Astrophysical Magnetism

Magnetic fields are ubiquitous in space and play a major role in some of the most important astrophysical phenomena.

The magnetic field along the Galactic plane
The magnetic field along the Galactic plane. The image portrays the interaction between interstellar dust in the Milky Way and the structure of our Galaxy’s magnetic field. Credit: ESA-Planck Collaboration, by Marc-Antoine Miville-Deschenes.
Unlike the familiar magnetic fields on Earth, magnetic fields in space are not the passive result of electric currents, but  are dynamically active, self-generating the currents needed to sustain them through inductive processes in the highly-conducting plasma that fills space. Without magnetic fields, stars would form in a very different way, there would be no stellar winds, no cosmic rays, no accretion disks or jets in active binary stars and  active galactic nuclei,  no pulsars and perhaps no neutron stars at all, as magnetic fields seem to be essential to the Type II supernova explosions that form them. Nearly all the complex phenomena on the surface of the Sun are driven by magnetic fields.

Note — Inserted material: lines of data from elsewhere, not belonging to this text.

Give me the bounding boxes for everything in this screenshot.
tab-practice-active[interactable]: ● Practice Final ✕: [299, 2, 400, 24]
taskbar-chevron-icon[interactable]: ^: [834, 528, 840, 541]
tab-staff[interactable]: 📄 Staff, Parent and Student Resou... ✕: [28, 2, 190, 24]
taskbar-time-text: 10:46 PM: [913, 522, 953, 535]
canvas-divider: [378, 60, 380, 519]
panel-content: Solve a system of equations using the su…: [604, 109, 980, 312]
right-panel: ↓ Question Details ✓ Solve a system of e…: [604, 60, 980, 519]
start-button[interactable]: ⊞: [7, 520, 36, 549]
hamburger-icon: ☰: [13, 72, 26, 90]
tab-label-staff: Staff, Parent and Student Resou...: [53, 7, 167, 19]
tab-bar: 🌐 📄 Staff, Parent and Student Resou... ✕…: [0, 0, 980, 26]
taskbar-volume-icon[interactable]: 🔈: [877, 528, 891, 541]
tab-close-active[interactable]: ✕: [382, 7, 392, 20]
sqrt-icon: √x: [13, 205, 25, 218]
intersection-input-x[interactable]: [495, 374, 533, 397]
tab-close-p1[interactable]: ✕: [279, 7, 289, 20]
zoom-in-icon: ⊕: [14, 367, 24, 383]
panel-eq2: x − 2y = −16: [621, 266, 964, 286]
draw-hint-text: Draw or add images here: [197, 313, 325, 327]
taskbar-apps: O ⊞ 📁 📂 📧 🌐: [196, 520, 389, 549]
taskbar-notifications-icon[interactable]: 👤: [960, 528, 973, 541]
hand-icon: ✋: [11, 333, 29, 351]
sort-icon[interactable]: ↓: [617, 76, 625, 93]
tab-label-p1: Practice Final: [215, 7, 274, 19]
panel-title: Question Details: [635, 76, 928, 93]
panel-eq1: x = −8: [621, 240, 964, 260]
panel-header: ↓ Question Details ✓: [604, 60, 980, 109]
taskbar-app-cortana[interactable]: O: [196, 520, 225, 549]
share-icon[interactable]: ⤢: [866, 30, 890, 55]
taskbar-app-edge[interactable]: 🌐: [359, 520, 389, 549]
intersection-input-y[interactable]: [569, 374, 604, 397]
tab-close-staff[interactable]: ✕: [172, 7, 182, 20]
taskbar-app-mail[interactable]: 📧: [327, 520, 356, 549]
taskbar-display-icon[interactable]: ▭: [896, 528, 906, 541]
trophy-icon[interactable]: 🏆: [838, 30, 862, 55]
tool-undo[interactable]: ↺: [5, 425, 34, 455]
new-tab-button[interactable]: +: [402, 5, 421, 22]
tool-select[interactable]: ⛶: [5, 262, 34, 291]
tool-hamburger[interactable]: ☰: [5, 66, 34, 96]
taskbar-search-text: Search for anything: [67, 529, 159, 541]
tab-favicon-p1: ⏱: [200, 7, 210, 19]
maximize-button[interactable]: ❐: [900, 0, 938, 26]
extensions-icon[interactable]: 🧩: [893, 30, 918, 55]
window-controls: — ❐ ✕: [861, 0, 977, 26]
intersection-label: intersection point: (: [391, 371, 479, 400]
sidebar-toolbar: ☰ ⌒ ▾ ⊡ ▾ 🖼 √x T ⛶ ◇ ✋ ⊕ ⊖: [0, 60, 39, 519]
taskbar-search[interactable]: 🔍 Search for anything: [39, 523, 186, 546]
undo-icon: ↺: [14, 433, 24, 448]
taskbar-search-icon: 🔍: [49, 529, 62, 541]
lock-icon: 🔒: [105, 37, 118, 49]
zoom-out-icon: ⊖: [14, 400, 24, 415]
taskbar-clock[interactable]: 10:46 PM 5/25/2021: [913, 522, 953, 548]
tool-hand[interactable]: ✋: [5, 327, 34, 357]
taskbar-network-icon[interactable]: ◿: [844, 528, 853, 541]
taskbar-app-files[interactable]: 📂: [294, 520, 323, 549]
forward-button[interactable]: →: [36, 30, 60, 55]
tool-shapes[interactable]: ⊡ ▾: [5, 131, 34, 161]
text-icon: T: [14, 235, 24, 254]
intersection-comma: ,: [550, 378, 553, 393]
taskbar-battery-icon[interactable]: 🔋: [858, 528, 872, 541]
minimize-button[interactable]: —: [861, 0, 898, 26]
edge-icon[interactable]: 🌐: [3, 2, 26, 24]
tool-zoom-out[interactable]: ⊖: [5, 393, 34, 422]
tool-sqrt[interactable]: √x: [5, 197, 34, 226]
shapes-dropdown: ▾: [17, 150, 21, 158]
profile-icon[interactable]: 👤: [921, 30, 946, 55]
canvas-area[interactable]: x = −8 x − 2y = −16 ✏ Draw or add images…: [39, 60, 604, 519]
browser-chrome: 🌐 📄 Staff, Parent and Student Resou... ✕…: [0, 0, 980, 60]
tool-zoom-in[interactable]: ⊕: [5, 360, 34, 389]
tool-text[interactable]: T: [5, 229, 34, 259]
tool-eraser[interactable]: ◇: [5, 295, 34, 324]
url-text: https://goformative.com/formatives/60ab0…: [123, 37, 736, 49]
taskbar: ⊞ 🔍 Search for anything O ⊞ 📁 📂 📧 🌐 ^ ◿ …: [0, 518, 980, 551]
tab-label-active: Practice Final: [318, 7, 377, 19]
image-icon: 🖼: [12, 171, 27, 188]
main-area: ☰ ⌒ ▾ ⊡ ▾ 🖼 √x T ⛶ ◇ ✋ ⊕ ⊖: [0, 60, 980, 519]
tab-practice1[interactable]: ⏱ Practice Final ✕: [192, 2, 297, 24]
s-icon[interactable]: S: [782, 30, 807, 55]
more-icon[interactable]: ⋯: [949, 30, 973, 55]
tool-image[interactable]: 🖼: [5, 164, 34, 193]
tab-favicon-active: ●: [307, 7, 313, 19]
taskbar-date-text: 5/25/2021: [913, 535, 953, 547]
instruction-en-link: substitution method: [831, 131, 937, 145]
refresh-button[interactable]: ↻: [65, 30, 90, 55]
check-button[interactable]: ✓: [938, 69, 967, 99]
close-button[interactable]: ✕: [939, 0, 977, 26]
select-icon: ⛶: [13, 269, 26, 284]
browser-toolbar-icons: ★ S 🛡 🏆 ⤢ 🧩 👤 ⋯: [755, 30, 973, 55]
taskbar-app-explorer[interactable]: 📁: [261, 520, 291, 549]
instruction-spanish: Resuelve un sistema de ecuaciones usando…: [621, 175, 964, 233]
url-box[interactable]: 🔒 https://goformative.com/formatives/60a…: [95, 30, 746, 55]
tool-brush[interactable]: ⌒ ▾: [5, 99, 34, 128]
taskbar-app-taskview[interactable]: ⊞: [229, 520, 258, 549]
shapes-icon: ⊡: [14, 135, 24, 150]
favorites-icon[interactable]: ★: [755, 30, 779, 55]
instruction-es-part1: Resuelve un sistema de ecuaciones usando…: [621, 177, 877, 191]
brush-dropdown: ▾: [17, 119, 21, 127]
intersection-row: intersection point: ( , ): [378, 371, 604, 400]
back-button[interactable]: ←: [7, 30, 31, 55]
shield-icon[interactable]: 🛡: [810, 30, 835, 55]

Although we know all this, there remains a huge amount to find out about cosmic magnetic fields. We don't know where the seed fields came from that generated the magnetic fields in the interstellar medium of spiral galaxies and the intergalactic gas in clusters of galaxies. Detailed field patterns are poorly known, especially so in our own Milky Way Galaxy, where our view from inside makes it hard to see the big picture. Even in the best-studied cases such as the Sun, the complexity of magnetic phenomena such as reconnection leaves many questions still to answer. For this reason 'The origin and Evolution of Cosmic Magnetism' is one of the Key Science projects for the Square Kilometre Array.
 
Radio astronomy provides some of the most important tracers of cosmic magnetism, including the Faraday and Zeeman effects which are the best two ways to measure the strength of magnetic fields in interstellar and intergalactic space, and so research into cosmic magnetism drives many research projects at JBCA. 
 

Research activities

  • Faraday Tomography/ Rotation Measure Synthesis
    Holding image
    Faraday rotation map of synchrotron emission from cosmic rays in our Galaxy, over 1000 square degrees from the Galactic ALFA Continuum Transit Survey (GALFACTS).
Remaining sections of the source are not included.